No. That can’t be. What are you saying?’
‘The
chemical compound was powerful ... incredibly lethal ... beyond belief.’ The
doctor looked at the old woman crying within for her pain.
‘Within a
few minutes after the explosion ... everyone was dead. You were the only
survivor, Estelle. The only one who was evacuated and brought here. No-one else
made it out. They’re all dead.’ He hung his head limply. ‘Except for you,
everyone in Bishop died on the morning of the twenty seventh of September.’
On the evening
of the twenty-seventh of September, the main retrieval unit of Alpha Team 9
entered Bishop. Top secret and highly specialised. Theirs was a grim duty
indeed. To retrieve the dead bodies following a Code 6 incident: massive death
due to a chemical weapons leak.
Earlier that
day – on that most fateful of days – the reconnaissance unit of Alpha Team 9 had
infiltrated the town to gather preliminary intel. Contrary to all expectations,
they had found a survivor. An old woman. Barely alive.
She was
instantly evacuated.
Now as night
settled over the small Free State town, the main retrieval unit marched
silently through the streets of Bishop. Moving in unison. In their one-piece Hazmat
suits they resembled aliens. Soon their work would begin.
Theirs was a
grim duty indeed.
They
systematically swept the town from east to west. Moving from house to house.
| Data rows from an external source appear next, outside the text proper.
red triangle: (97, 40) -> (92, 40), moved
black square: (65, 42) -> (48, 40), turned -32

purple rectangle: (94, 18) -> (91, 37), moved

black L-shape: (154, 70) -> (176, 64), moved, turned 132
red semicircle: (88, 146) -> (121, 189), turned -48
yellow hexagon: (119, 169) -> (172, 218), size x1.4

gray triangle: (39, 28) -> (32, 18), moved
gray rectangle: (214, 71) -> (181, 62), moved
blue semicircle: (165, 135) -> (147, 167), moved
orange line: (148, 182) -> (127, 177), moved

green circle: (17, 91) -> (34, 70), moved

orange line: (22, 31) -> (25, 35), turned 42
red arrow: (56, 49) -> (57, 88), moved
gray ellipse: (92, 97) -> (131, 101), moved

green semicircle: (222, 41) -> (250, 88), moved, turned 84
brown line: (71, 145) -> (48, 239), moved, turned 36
Soon the heavy transport choppers would arrive. To take the corpses to 3
Military Hospital in Bloemfontein. There were many dead bodies. And they would
be working throughout the night. Top secret and highly-specialised, they worked
under the cover of night.
They moved
from house to house. To retrieve the dead.
In the
backyard of the old woman. The old woman who had been the sole survivor. They
found a young black woman. Lying dead on the bunk bed of a caravan. Naked
except for a pair of white panties. Beautiful. Serene. And dead.
They moved
from house to house. And found many dead.
In a beautifully
restored Edwardian house, they found a young girl of around ten years. Dead in
her bed. Her father in the room next door. Dead. Both.
In a modest
but pretty house. They found a beautiful voluptuous woman with red hair. Dead
on the cold tiles of her bathroom. The folds of her satin-soft night dress
caressed her cold body.
They found an
elderly couple. In a huge house on the beautiful banks of the beautiful
Elandsriver. Clutching each other in a death’s embrace. A wooden Star of David
on the wall above them.
They found a
man in a dirty vest and torn boxer shorts. Surrounded by the squalor of an
unkempt lounge. Footage from a CCTV camera was still looping in the DVD player.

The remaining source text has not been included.